Per diventare simpatica (essi dicono) basterebbe che si sbarazzasse di quel sentimento profondo della propria assoluta superiorità intellettuale, politica e morale che da tempo immemorabile le permette di sopravvivere allegramente a tutte le pernacchie con cui la Storia non cessa di premiare il suo indistruttibile anelito a servirla. Ma come potrebbe rinunciarvi se proprio questa pretesa è il suo connotato più necessario, il suo principale tratto identitario, il suo irrinunciabile specifico, ragion per cui liberarsene equivarrebbe a un suicidio? Non è insomma evidente che se finora nessun suo insuccesso, fallimento o crollo è mai riuscito a far vacillare nei suoi paladini la loro fede nelle proprie facoltà di interpreti e ostetrici della Storia, e se da ogni suo fiasco i suoi fedeli escono sempre più fermamente convinti di essere gli unici agenti del Vero e del Bene, le uniche autorità autorizzate ad assolvere e legittimare, quando occorre, ossia quando non sia possibile annientarli, i supposti agenti del Male, è perché sanno bene che non potrebbero ripudiare questa fede senza cancellarsi?

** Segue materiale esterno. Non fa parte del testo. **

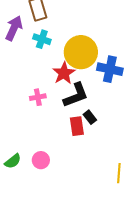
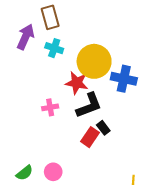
red star: (64, 73) -> (77, 83), turned -30
red rectangle: (77, 126) -> (90, 137), turned 42

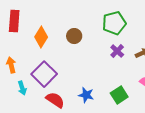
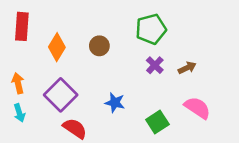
cyan arrow: (22, 88) -> (19, 113), moved
blue star: (86, 95) -> (115, 103), moved

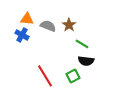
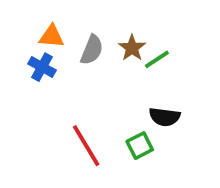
gray semicircle: (48, 26) -> (92, 50), turned 91
green line: (82, 44) -> (157, 59), moved, turned -64

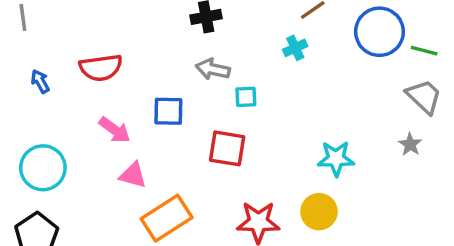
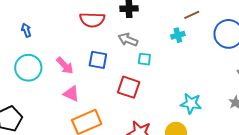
red semicircle: (101, 68) -> (92, 20), moved
cyan circle: (43, 168) -> (28, 68), moved

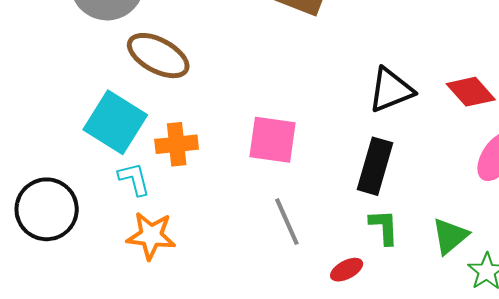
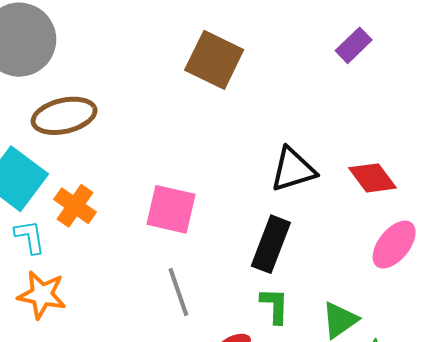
brown ellipse: (158, 56) -> (64, 116), turned -46
orange cross: (177, 144) -> (75, 206), turned 36

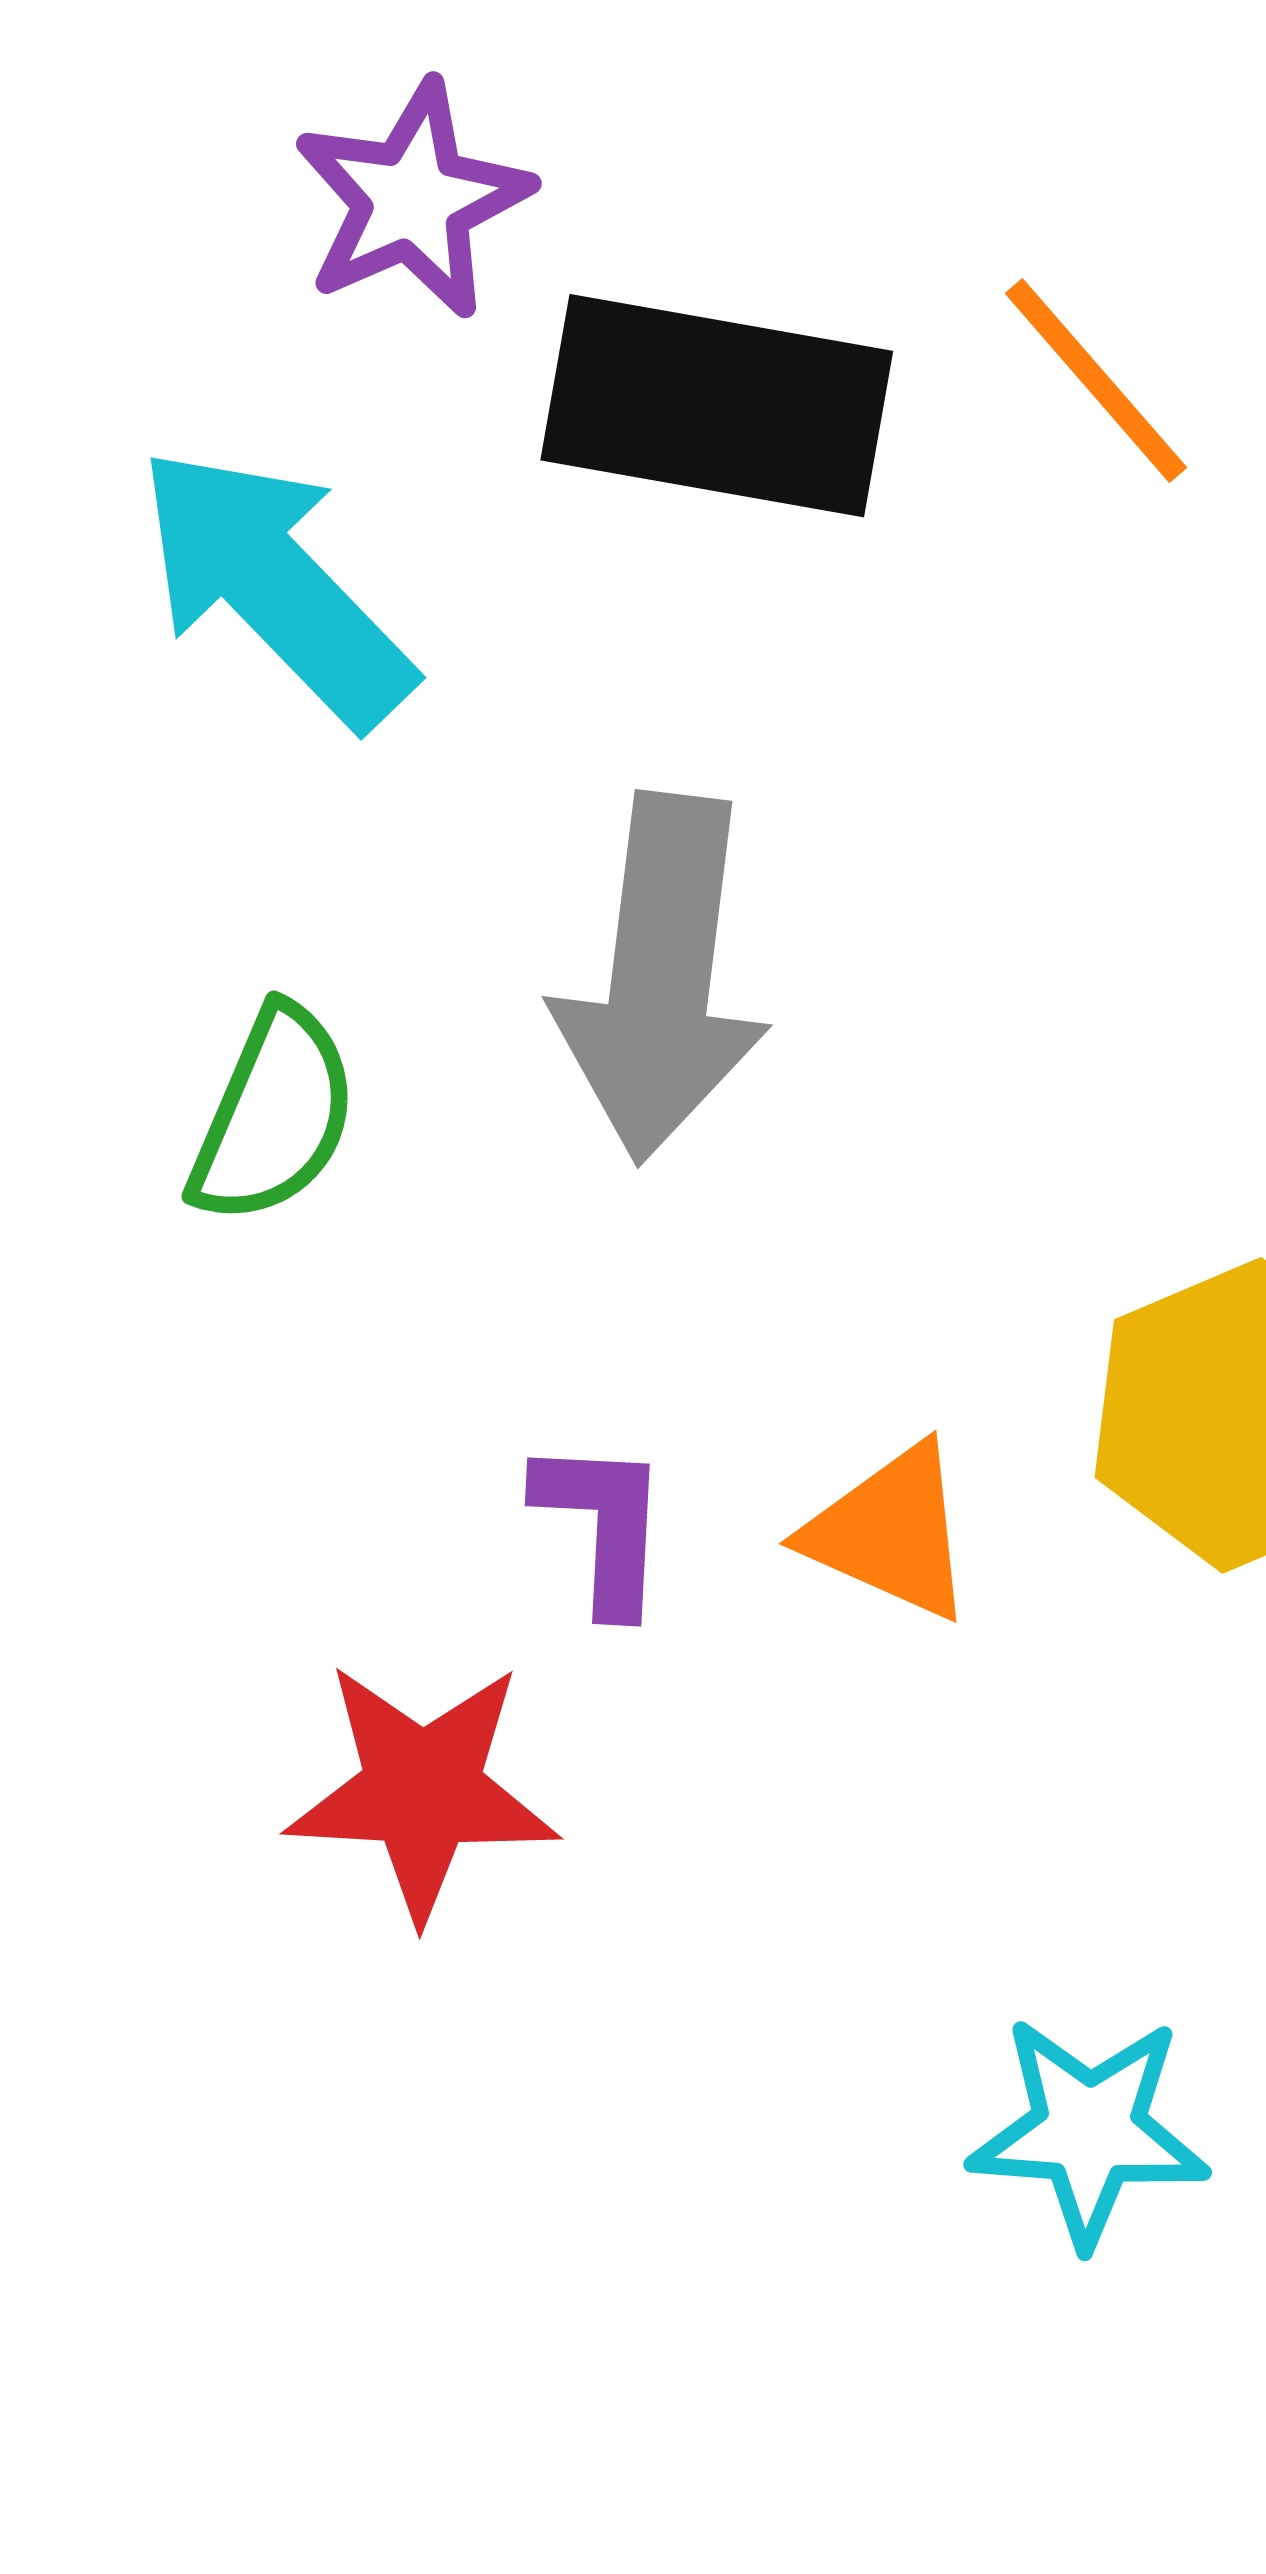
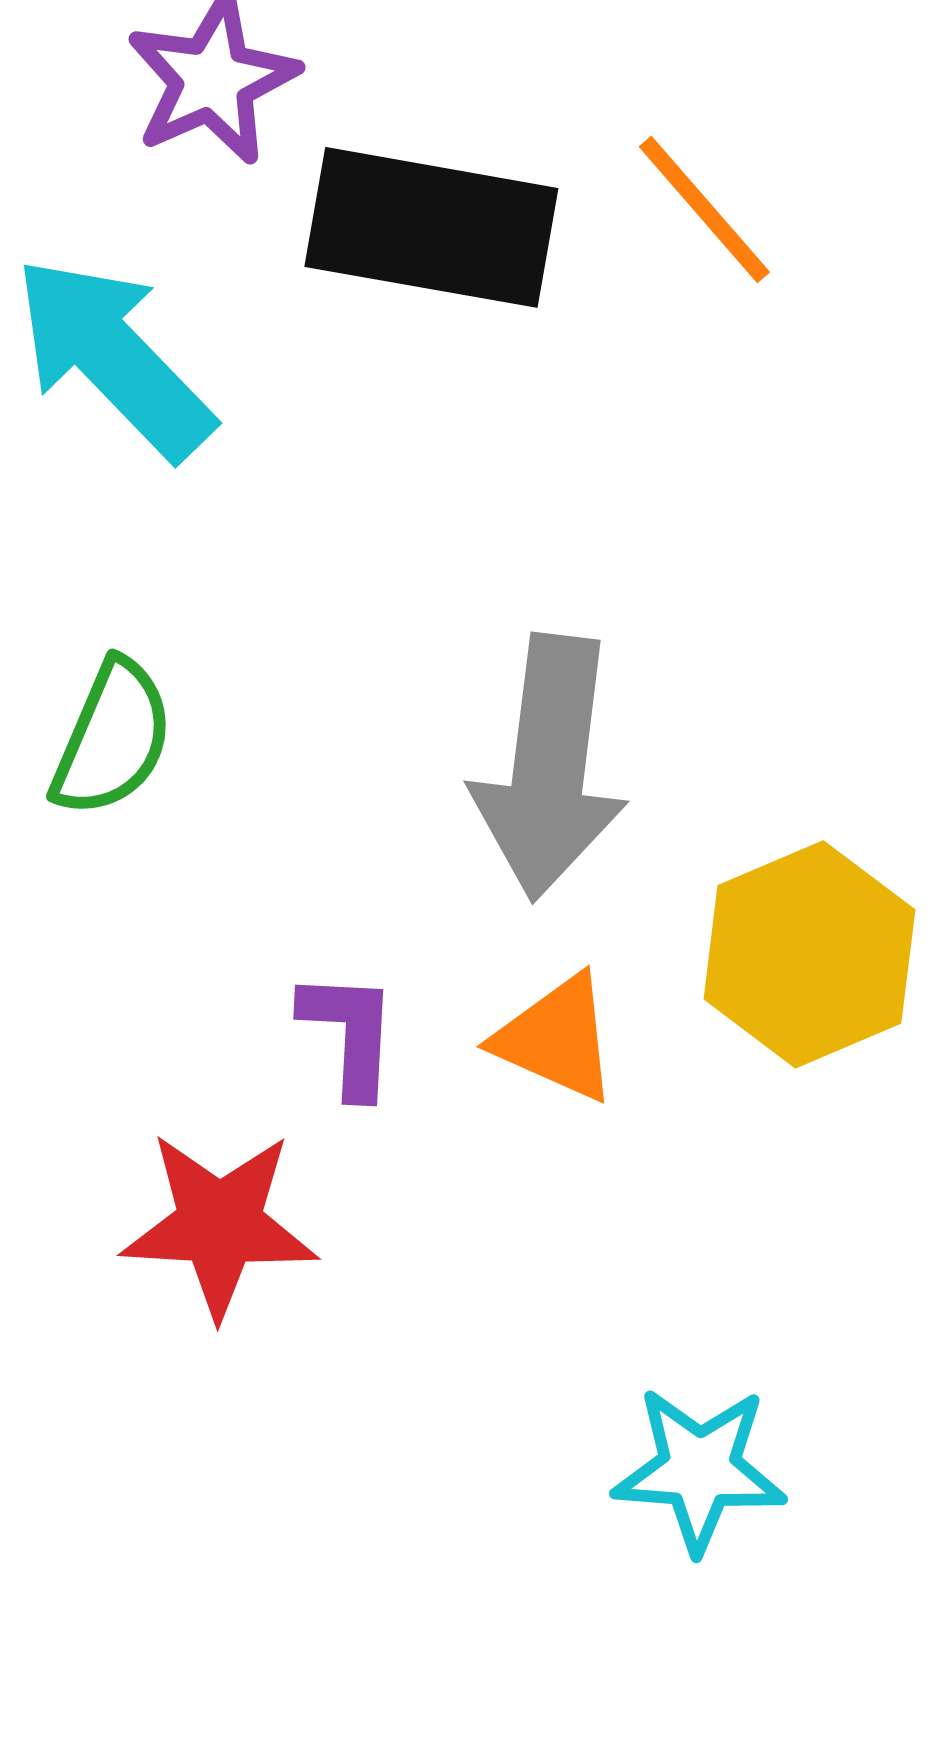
gray arrow: (661, 978) -> (549, 767), moved

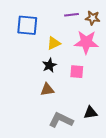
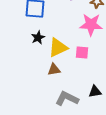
yellow triangle: (54, 43) -> (58, 48), moved, size x1.5
black star: (49, 65) -> (38, 38), moved

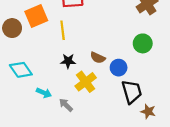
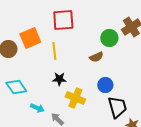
green circle: (143, 43) -> (109, 38), moved
brown semicircle: (98, 58) -> (96, 57), moved, turned -48
yellow cross: (86, 82) -> (75, 98), turned -30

A queste gentili esortazioni a diventare simpatica la Sinistra nel suo interesse dovrebbe reagire affrettandosi a rivelare la vera ragione per cui lei, pur non avendone mai imbroccata una; pur avendo potuto verificare da un pezzo che ogni volta che madama Storia l'ha messa alla prova sfidandola a realizzare i suoi miraggi, quando non ha creato realtà mostruose come i regimi del socialismo reale, ha quanto meno tentato di farlo; pur avendo constatato mille volte che tutti i regimi nei quali continua a riporre ancora oggi le sue speranze sono sempre dei grandi o piccoli inferni; pur non ignorando che tutti i caporioni indigeni e forestieri di cui non cessa di invaghirsi appartengono sempre alla specie dei pagliacci più dispotici e feroci; pur sapendo bene insomma di non aver mai capito un tubo - non può assolutamente privarsi della spocchia di cui tanti suoi amici la esortano a disfarsi. Dovrebbe decidersi insomma a spiegar loro che per il grande armento dei suoi veri credenti e fedeli proprio e soltanto quella spocchia è il suo bello. E che di essa non si potrà mai disfare perché sa che sotto non c'è niente.